WORK TO COMPLETE:
With pictures omitted, copy exactly the lines from the one containing "Valorizamos a sua privacidade" through the end of the records below.

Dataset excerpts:
.....
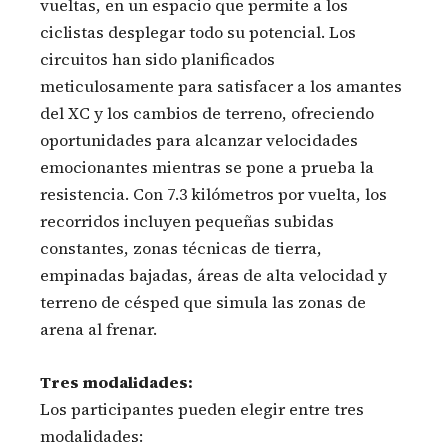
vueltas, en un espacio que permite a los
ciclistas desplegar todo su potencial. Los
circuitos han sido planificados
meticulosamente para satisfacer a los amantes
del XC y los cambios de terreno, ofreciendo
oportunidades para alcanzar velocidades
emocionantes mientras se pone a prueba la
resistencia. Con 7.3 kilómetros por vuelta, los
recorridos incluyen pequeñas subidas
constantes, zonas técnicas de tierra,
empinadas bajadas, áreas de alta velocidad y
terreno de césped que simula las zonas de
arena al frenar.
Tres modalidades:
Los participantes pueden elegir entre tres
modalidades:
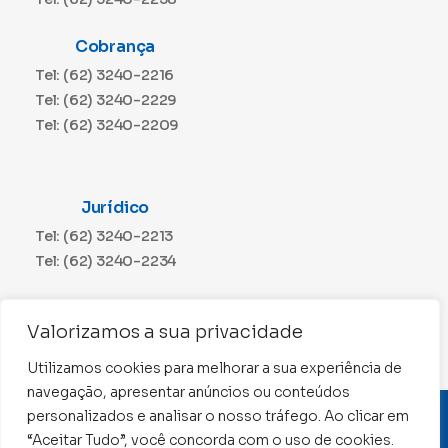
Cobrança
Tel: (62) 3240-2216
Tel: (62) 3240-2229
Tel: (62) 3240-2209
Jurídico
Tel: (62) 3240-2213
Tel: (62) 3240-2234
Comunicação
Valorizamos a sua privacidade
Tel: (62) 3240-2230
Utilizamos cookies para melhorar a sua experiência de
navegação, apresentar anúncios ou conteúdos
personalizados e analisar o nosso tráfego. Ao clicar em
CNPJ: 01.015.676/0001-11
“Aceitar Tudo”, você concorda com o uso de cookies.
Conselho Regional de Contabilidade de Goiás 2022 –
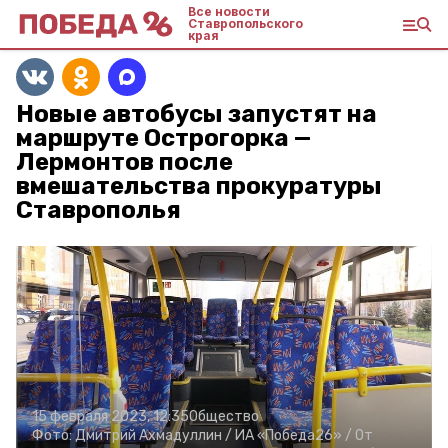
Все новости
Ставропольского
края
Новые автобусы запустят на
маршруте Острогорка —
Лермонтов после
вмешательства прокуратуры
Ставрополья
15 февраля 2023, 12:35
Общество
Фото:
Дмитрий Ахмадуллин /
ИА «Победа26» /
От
.....
TASK RESPONSE:
Valorizamos a sua privacidade
Tel: (62) 3240-2230
Utilizamos cookies para melhorar a sua experiência de
navegação, apresentar anúncios ou conteúdos
personalizados e analisar o nosso tráfego. Ao clicar em
CNPJ: 01.015.676/0001-11
“Aceitar Tudo”, você concorda com o uso de cookies.
Conselho Regional de Contabilidade de Goiás 2022 –
Все новости
Ставропольского
края
Новые автобусы запустят на
маршруте Острогорка —
Лермонтов после
вмешательства прокуратуры
Ставрополья
15 февраля 2023, 12:35
Общество
Фото:
Дмитрий Ахмадуллин /
ИА «Победа26» /
От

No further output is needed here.